RECORDS SHOWN:
========

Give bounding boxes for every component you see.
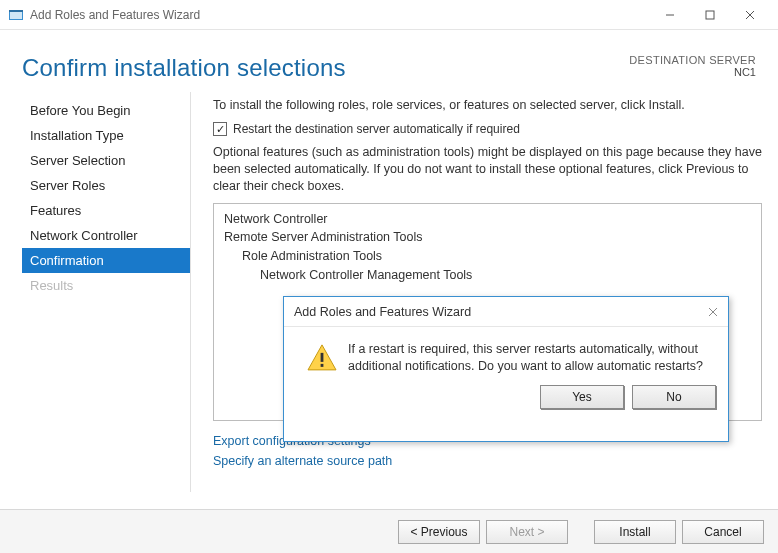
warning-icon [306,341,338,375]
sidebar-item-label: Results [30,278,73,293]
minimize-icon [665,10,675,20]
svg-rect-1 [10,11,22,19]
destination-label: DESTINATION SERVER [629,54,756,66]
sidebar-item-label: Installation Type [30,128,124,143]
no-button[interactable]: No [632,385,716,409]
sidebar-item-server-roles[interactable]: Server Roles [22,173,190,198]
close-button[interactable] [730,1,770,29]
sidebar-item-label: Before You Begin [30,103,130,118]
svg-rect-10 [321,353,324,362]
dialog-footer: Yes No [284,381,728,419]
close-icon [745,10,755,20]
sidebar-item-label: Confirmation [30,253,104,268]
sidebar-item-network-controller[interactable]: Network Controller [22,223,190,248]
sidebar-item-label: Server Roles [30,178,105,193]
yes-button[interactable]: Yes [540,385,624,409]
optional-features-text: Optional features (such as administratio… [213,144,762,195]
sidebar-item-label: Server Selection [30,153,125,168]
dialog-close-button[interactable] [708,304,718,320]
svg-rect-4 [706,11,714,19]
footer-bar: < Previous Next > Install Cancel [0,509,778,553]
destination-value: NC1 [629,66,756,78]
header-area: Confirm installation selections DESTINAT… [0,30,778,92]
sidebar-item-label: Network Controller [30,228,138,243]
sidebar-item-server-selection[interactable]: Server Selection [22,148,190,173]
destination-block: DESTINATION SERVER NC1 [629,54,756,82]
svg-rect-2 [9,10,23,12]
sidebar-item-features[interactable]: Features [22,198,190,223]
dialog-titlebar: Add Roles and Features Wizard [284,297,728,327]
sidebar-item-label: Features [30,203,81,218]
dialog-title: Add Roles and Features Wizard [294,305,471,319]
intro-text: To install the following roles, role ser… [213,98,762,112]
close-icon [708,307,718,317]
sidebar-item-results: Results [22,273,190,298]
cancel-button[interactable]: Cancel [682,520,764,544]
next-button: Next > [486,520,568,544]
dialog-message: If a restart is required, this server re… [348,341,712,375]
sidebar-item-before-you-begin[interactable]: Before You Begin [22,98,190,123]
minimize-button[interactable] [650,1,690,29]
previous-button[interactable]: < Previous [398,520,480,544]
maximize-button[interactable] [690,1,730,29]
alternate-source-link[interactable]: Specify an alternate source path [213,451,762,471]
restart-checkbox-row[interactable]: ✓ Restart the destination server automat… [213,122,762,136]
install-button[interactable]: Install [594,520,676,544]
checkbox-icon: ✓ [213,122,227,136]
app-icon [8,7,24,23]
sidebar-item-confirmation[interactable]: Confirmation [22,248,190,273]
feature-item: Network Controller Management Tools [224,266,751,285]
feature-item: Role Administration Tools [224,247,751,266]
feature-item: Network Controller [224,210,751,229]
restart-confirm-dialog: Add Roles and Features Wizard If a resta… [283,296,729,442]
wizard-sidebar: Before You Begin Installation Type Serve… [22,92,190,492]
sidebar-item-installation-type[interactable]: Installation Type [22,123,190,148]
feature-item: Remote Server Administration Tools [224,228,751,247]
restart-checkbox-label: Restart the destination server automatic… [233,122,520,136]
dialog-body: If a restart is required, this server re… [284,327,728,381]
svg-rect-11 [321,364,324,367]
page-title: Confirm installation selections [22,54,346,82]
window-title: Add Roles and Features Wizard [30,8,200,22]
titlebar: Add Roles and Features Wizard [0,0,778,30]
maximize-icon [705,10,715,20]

========

ACTION ITEM:
Counting only lines above that contain the string "close", report how many there are and write nothing further.

RESULT BELOW:
4